Tampoco Vargas Llosa tiene una línea meritoria para los médicos y sanitarios que se arriesgan en la primera línea. Sólo en Madrid, la última cifra oficial elevaba a 400 el número de trabajadores aislados. Y las cifras aumentan a cada minuto. Asimismo, en China e Italia hay cientos de hombres y mujeres que han dejado la certeza de su hogar para mantenerse atendiendo y salvando vidas en los hospitales. Nada de esto le motiva a Vargas Llosa. Su encono se focaliza en el torpe proceder de los funcionarios chinos que no supieron interpretar a tiempo una alerta emitida por un médico.

En su religioso afán de legitimizar lo que suscribe, la consagrada espada del magnífico Vargas Llosa (ex candidato a la presidencia de Perú) se mella. Es la misma actitud del New York Times sobre los cierres y las cuarentenas impuestas en China e Italia, cuando este medio califica las medidas asumidas por China como una campaña que "ha sido muy costosa para los medios de vida de la población y sus libertades individuales", mientras que en Italia, el país está "arriesgando su economía en un esfuerzo por contener el peor brote de coronavirus de Europa". Sobre este proceder del New York Times... ¿podríamos suponer que el distinguido literato llegaría a expresar "trató de impedir que la noticia se difundiera, como hacen todas las dictaduras"?

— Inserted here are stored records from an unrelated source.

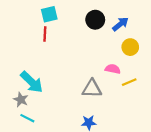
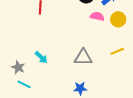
pink semicircle: (113, 69) -> (97, 16), moved
cyan arrow: (32, 82) -> (41, 57), moved, size x0.6

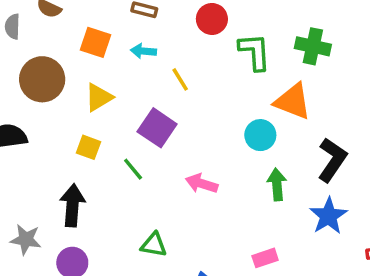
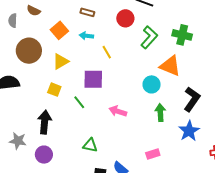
orange square: (96, 42) -> (59, 30), turned 30
green L-shape: (255, 52) -> (149, 37), turned 45
purple square: (157, 128) -> (93, 79), turned -35

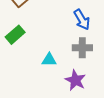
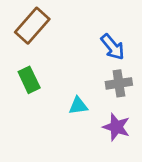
green rectangle: (15, 35) -> (29, 80), turned -66

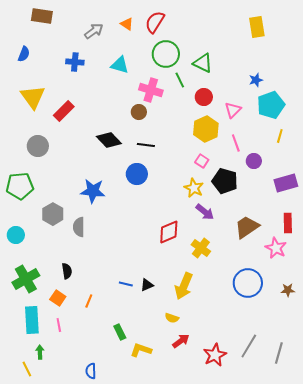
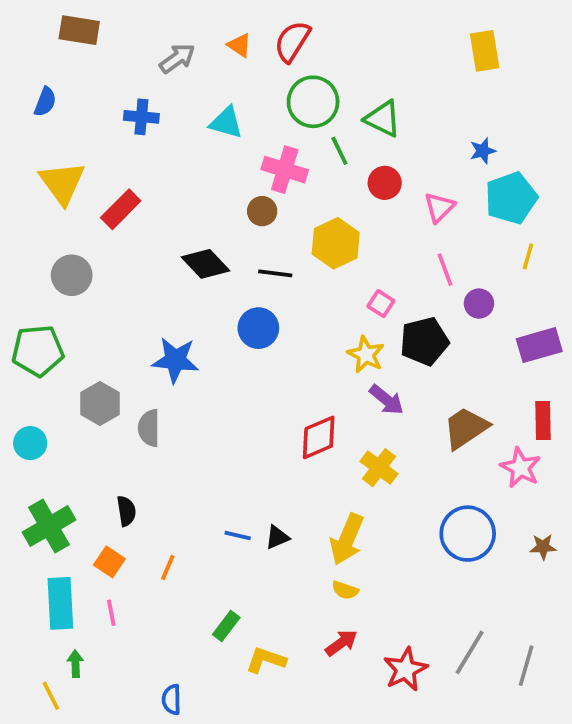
yellow hexagon: (206, 129) -> (336, 243), moved
black pentagon: (225, 181) -> (424, 341), turned -30
yellow semicircle: (172, 318) -> (345, 590), moved
green rectangle: (120, 332) -> (226, 626), turned 63

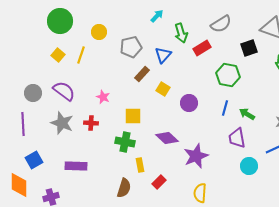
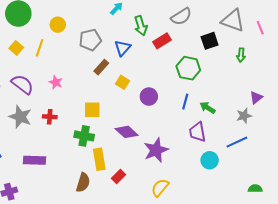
pink star: (103, 97) -> (56, 82), moved
yellow rectangle: (140, 165) -> (99, 159), size x1.5
yellow semicircle: (200, 193) -> (160, 188), turned 36

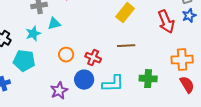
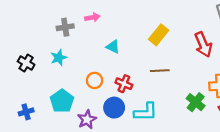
cyan triangle: (54, 24) -> (113, 47), moved, turned 40
cyan pentagon: (24, 61) -> (62, 101), moved, turned 30
green cross: (148, 79) -> (196, 102), moved, turned 36

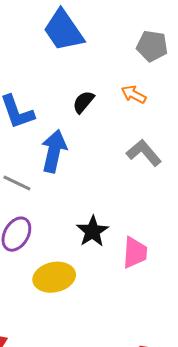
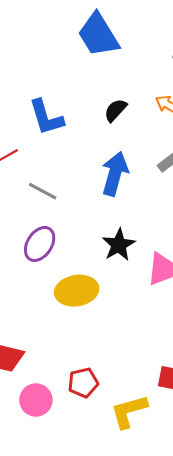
blue arrow: (54, 151) -> (115, 174), moved

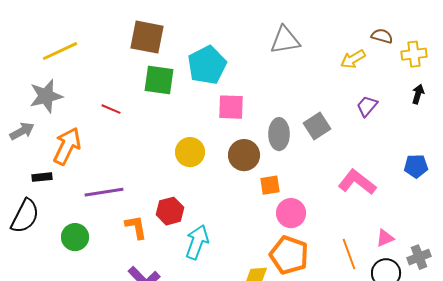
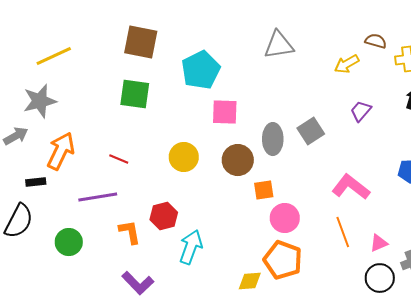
green square: (159, 80) -> (135, 94), moved
red line: (111, 109) -> (119, 159), moved
orange line: (349, 254) -> (343, 232), moved

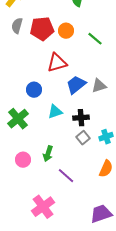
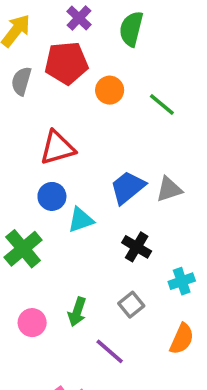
red pentagon: (42, 29) -> (66, 63), moved
red triangle: (57, 63) -> (57, 148), moved
cyan triangle: (55, 112) -> (81, 220), moved
black cross: (81, 118) -> (137, 247), turned 35
gray square: (83, 138) -> (131, 305), moved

Precisamente fue el New York Times quien publicó una entrevista con Bruce Aylward, jefe del equipo de la misión conjunta OMS-China para el COVID-19, donde precisa que "habló con mucha gente fuera del sistema, en hoteles, en trenes, en las calles por la noche"... y todos se veían a sí mismos como si estuvieran en la primera línea para proteger al resto de China, y al mundo".

A pesar de ser un libro "mediocre", el padre del gran Pantaleón observa que La Peste vuelve a ocupar la atención de los lectores del mundo. Culpa de ello al galopante miedo colectivo y a la falta de amor que los alertados a fallecer sienten por la estadística. Afortunadamente, el gran Vargas Llosa no es Albert Camus... por eso su dilecto artículo, que no mediocre, no volverá en futuras ediciones dominicales. Su ejercicio vernáculo de advertir sobre el regreso al medioevo "será una noticia mustia que apenas recordarán las gentes".

Desde su tribuna, Vargas Llosa nos invita a entender que el "verdadero progreso está lisiado siempre que no vaya acompañado de la libertad". Se entiende... pero ¿de qué tipo de libertad? ¿De la libertad que emana de un empeño prejuiciado y militante?

Por fortuna, en todo artículo existe el punto final y Vargas Llosa no lo olvida. De lo contrario, su texto sería como el mismo considera que sería la vida sin la muerte: "una repetición cacofónica de experiencias hasta la saciedad más truculenta y estúpida".